Relaxé au tribunal en janvier, condamné en appel en septembre. L’affaire a été vite pliée, lundi 11 septembre, lors de l’énoncé de la décision par la cour d’Aix-en-Provence. Et Pierre-Alain Mannoni, un grand échalas en jean et T-shirt, en était tout secoué, « surpris » de se prendre deux mois de prison avec sursis pour avoir « facilité la circulation et le séjour d’étrangers en situation irrégulière ». L’enseignant-chercheur à la faculté de Nice-Sophia-Antipolis croyait pourtant avoir tout bien fait. « C’était une obligation naturelle, expliquait-il après le prononcé de l’arrêt. Je ne peux pas accepter que la justice condamne un geste d’humanité. Il y a un truc qui ne colle pas. » 100 à 200 personnes venues le soutenir, le chercheur avoue, micro en main, dans la rue, devant la cour : « Je suis assez abattu.
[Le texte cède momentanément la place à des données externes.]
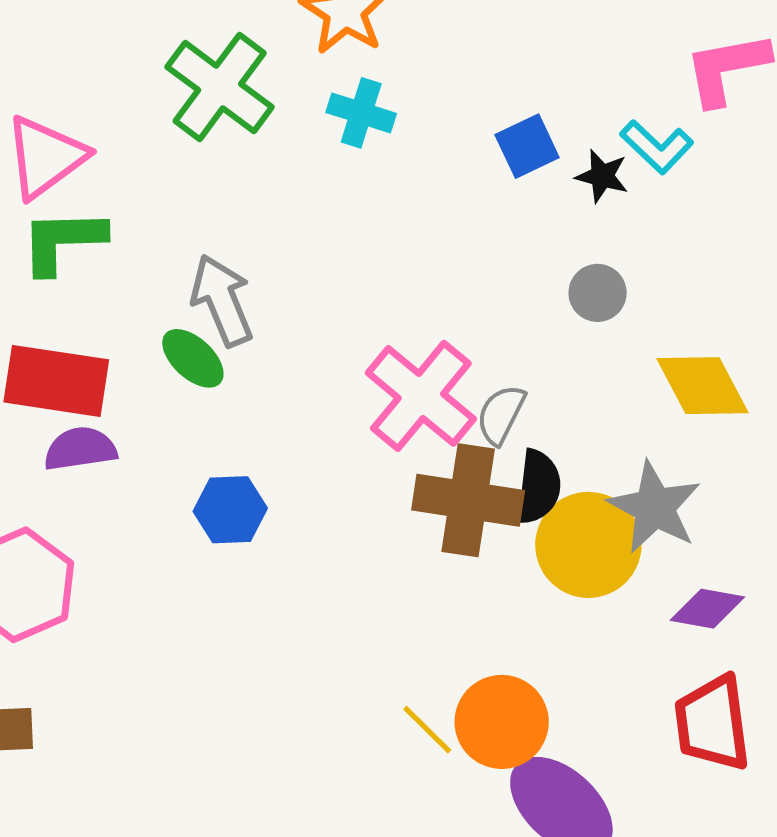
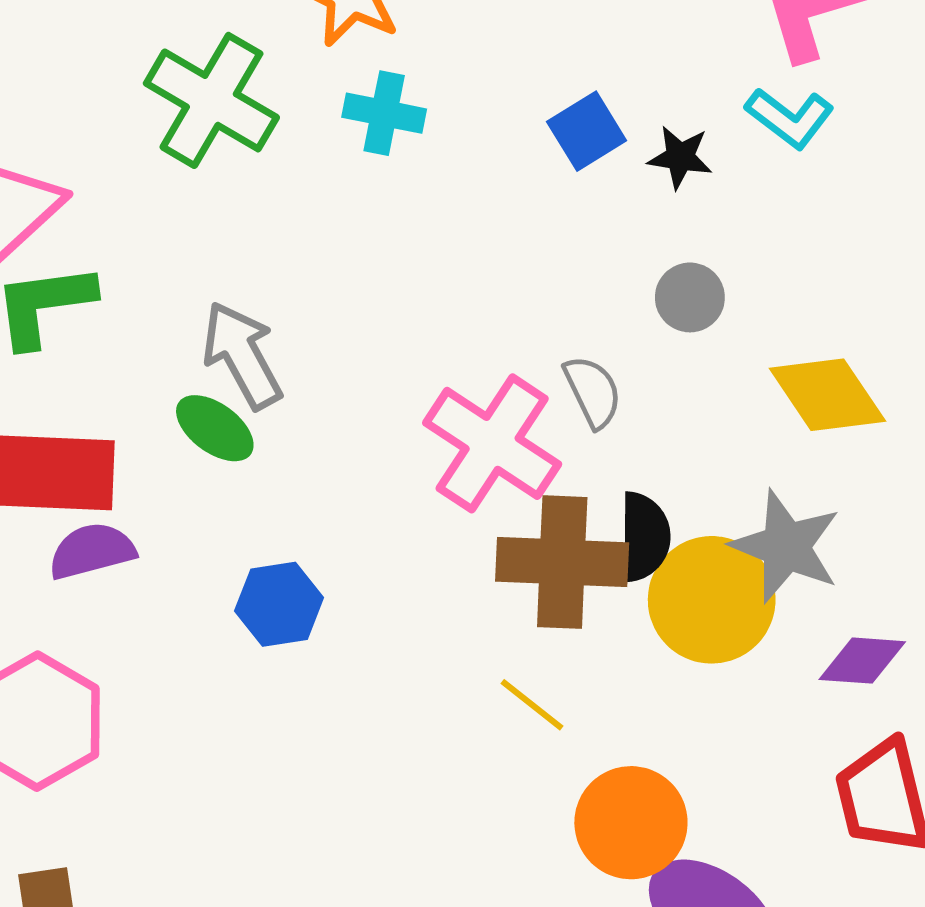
cyan L-shape: (657, 147) -> (790, 118), moved
gray semicircle: (501, 414) -> (593, 392), moved, turned 134
yellow line: (427, 730) -> (532, 705), moved

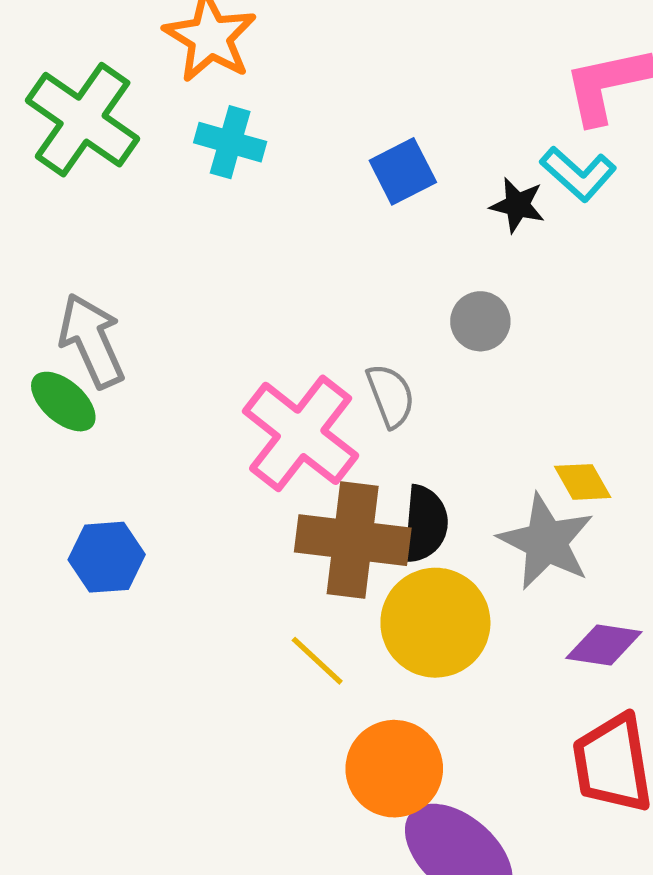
black star: (680, 157) -> (517, 205), moved
yellow diamond: (827, 395) -> (583, 482), moved, size x0.6
yellow circle: (712, 600) -> (435, 623), moved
Mais je ne regrette pas mon geste. » Le public crie : « Bravo ! Vos enfants sont fiers de vous ! Et nous aussi ! » Il demande : « Quel signal donne-t-on aux Français ? Ce jugement m’inquiète. Mais il ne faut pas lâcher le morceau. »
Mauvaise semaine, une nouvelle fois, pour les habitants de la vallée de Roya qui viennent en aide aux migrants. Mardi, au lendemain de la condamnation de Pierre-Alain Mannoni, Cédric Herrou, figure de ces « aidants de la Roya », a été une nouvelle fois placé en garde à vue, et son domicile a été perquisitionné. Selon les associations, cela fait suite à la plainte d’un passeur qu’Herrou avait dénoncé à la gendarmerie (lire l’épisode 4 où l’agriculteur raconte pourquoi). Dans ce coin du Sud-Est de la France, l’application de la loi est devenue ces derniers temps ubuesque et incompréhensible.
Le 19 octobre 2016, à 4 h 45 du matin, Pierre-Alain Mannoni est contrôlé au péage de La Turbie (Alpes-Maritimes) avec trois jeunes Érythréennes dans son véhicule, dont une mineure, qu’il comptait héberger chez lui. Il les a prises en charge dans une ancienne colonie de la SNCF à Saint-Dalmas-de-Tende, où l’association Roya citoyenne les a conduites (lire l’épisode 4, « Herrou malgré lui »). Les trois Érythréennes sont « apeurées, fatiguées, frigorifiées », mais l’argument ne porte pas et le parquet renvoie Pierre-Alain Mannoni en correctionnelle. En première instance, le 6 janvier 2017, le tribunal de Nice le relaxe en lui accordant « l’immunité humanitaire » prévue par la loi, estimant que son acte visait à « préserver leur dignité et leur assurer une sécurité matérielle propice au maintien de leur intégrité physique ».